A potential limitation of our study was the unavailability of information on other potential risk factors of pancreatic cancer such as tobacco smoking, alcohol consumption and diet. It is important to note that some of the significant associations could be attributed to chance as well. Our investigation was also limited by the small number of tumours at some locations. The problem could be alleviated when future updates of the Swedish Family-Cancer Database are available.

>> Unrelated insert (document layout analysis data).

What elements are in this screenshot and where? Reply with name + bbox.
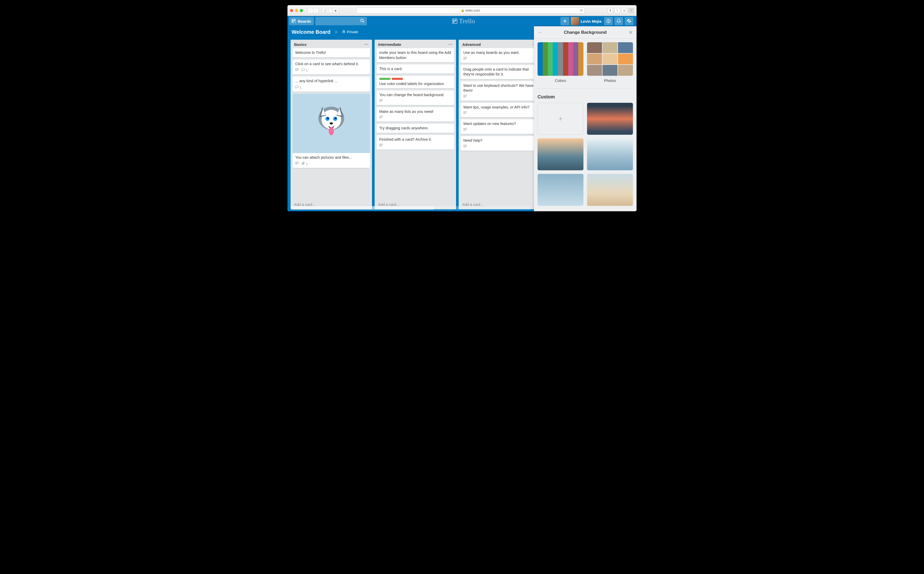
custom-section-title: Custom (537, 92, 633, 103)
svg-point-17 (327, 117, 329, 119)
info-icon: ⓘ (607, 19, 611, 24)
photos-tile[interactable] (587, 42, 633, 76)
custom-background-tile[interactable] (537, 174, 583, 206)
colors-label: Colors (537, 76, 583, 87)
close-window-button[interactable] (290, 9, 293, 12)
board-menu-drawer: ← Change Background ✕ Colors Photos (534, 26, 637, 211)
description-icon (463, 57, 467, 61)
back-button[interactable]: ‹ (308, 8, 313, 13)
colors-tile[interactable] (537, 42, 583, 76)
list-title[interactable]: Intermediate (378, 42, 401, 47)
comments-badge: 1 (295, 85, 302, 90)
user-name[interactable]: Levin Mejia (581, 19, 602, 24)
card[interactable]: Want to use keyboard shortcuts? We have … (461, 81, 538, 101)
card-title: Need help? (463, 138, 535, 143)
grid-button[interactable]: ⋮⋮ (328, 8, 333, 13)
card-title: Drag people onto a card to indicate that… (463, 67, 535, 77)
card[interactable]: Invite your team to this board using the… (377, 48, 454, 62)
lock-icon (342, 30, 346, 34)
comments-badge: 1 (302, 68, 308, 73)
card-title: Want updates on new features? (463, 121, 535, 126)
card-badges (463, 128, 535, 132)
list-menu-button[interactable]: ••• (449, 43, 452, 46)
card[interactable]: Make as many lists as you need! (377, 107, 454, 122)
custom-background-tile[interactable] (537, 138, 583, 170)
browser-toolbar: ‹ › ◫ ⋮⋮ ◐ 🔒 trello.com ⟳ ⬇ ⇪ ⧉ + (287, 5, 637, 16)
card[interactable]: This is a card. (377, 65, 454, 74)
card[interactable]: Finished with a card? Archive it. (377, 135, 454, 150)
svg-point-18 (335, 117, 336, 119)
user-avatar[interactable] (571, 17, 579, 25)
card[interactable]: Click on a card to see what's behind it.… (292, 60, 370, 75)
tabs-button[interactable]: ⧉ (621, 8, 627, 13)
add-custom-background[interactable]: + (537, 103, 583, 135)
card-title: Want to use keyboard shortcuts? We have … (463, 83, 535, 93)
svg-line-4 (363, 21, 364, 22)
description-icon (463, 145, 467, 149)
svg-point-19 (330, 122, 333, 125)
settings-button[interactable] (625, 17, 633, 25)
card[interactable]: Want tips, usage examples, or API info? (461, 103, 538, 117)
drawer-title: Change Background (564, 30, 607, 35)
card[interactable]: Use color-coded labels for organization (377, 76, 454, 88)
card[interactable]: Try dragging cards anywhere. (377, 124, 454, 133)
visibility-button[interactable]: Private (342, 30, 359, 34)
card[interactable]: Want updates on new features? (461, 119, 538, 134)
forward-button[interactable]: › (313, 8, 319, 13)
description-icon (379, 99, 383, 103)
custom-background-tile[interactable] (587, 174, 633, 206)
card-badges: 1 (295, 68, 367, 73)
horizontal-scrollbar[interactable] (291, 206, 531, 210)
bell-icon (616, 19, 621, 24)
list-title[interactable]: Basics (294, 42, 306, 47)
drawer-close-button[interactable]: ✕ (629, 29, 633, 36)
info-button[interactable]: ⓘ (604, 17, 613, 25)
boards-label: Boards (298, 19, 311, 24)
share-button[interactable]: ⇪ (614, 8, 620, 13)
card[interactable]: You can change the board background. (377, 90, 454, 105)
drawer-back-button[interactable]: ← (537, 29, 543, 35)
card-title: Want tips, usage examples, or API info? (463, 105, 535, 110)
custom-background-tile[interactable] (587, 138, 633, 170)
card-badges (463, 145, 535, 149)
star-icon: ☆ (335, 30, 338, 34)
list: Advanced•••Use as many boards as you wan… (459, 40, 540, 209)
reload-icon[interactable]: ⟳ (580, 8, 583, 13)
card[interactable]: You can attach pictures and files... 1 (292, 94, 370, 168)
card-title: You can change the board background. (379, 93, 452, 98)
card[interactable]: Welcome to Trello! (292, 48, 370, 57)
address-bar[interactable]: 🔒 trello.com ⟳ (356, 8, 585, 14)
card[interactable]: Drag people onto a card to indicate that… (461, 65, 538, 79)
maximize-window-button[interactable] (300, 9, 303, 12)
card-title: You can attach pictures and files... (295, 155, 367, 160)
svg-rect-2 (294, 20, 295, 21)
card-label[interactable] (392, 78, 403, 80)
new-tab-button[interactable]: + (628, 8, 634, 13)
card-label[interactable] (379, 78, 390, 80)
sidebar-toggle[interactable]: ◫ (322, 8, 328, 13)
minimize-window-button[interactable] (295, 9, 298, 12)
adblock-button[interactable]: ◐ (333, 8, 339, 13)
list-menu-button[interactable]: ••• (364, 43, 368, 46)
list-title[interactable]: Advanced (462, 42, 481, 47)
card[interactable]: ... any kind of hyperlink ... 1 (292, 77, 370, 92)
create-button[interactable]: + (561, 17, 569, 25)
boards-icon (292, 19, 296, 24)
card-badges (463, 95, 535, 99)
card-title: Try dragging cards anywhere. (379, 126, 452, 131)
card-title: Finished with a card? Archive it. (379, 137, 452, 142)
notifications-button[interactable] (614, 17, 623, 25)
search-input[interactable] (315, 17, 367, 25)
search-icon (360, 19, 364, 24)
card-badges (379, 116, 452, 120)
star-board-button[interactable]: ☆ (335, 30, 338, 34)
card[interactable]: Need help? (461, 136, 538, 151)
downloads-button[interactable]: ⬇ (607, 8, 613, 13)
plus-icon: + (563, 18, 566, 24)
svg-point-3 (361, 19, 363, 22)
trello-logo[interactable]: Trello (367, 17, 561, 25)
card[interactable]: Use as many boards as you want. (461, 48, 538, 63)
board-title[interactable]: Welcome Board (292, 29, 330, 35)
custom-background-tile[interactable] (587, 103, 633, 135)
boards-button[interactable]: Boards (289, 17, 314, 25)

The present results on the aggregation of pancreatic cancer with other cancers in Swedish families suggest that pancreatic cancer shares a genetic and/or environmental aetiology with cancer at several sites. The results of this study demonstrated a familial association of pancreatic tumours with cancers of the lung, liver and kidney. An association was also found between pancreatic cancer in parents and melanoma in offspring. Individuals with a parental history of pancreatic cancer showed an increased risk of small intestine, colon, lung, breast, testicular and cervical cancers. There was an elevated risk of pancreatic cancer among those whose sibling had lung cancer before the age of 56 years. Some of the observed associations might be related to smoking and mutations in genes such as BRCA2.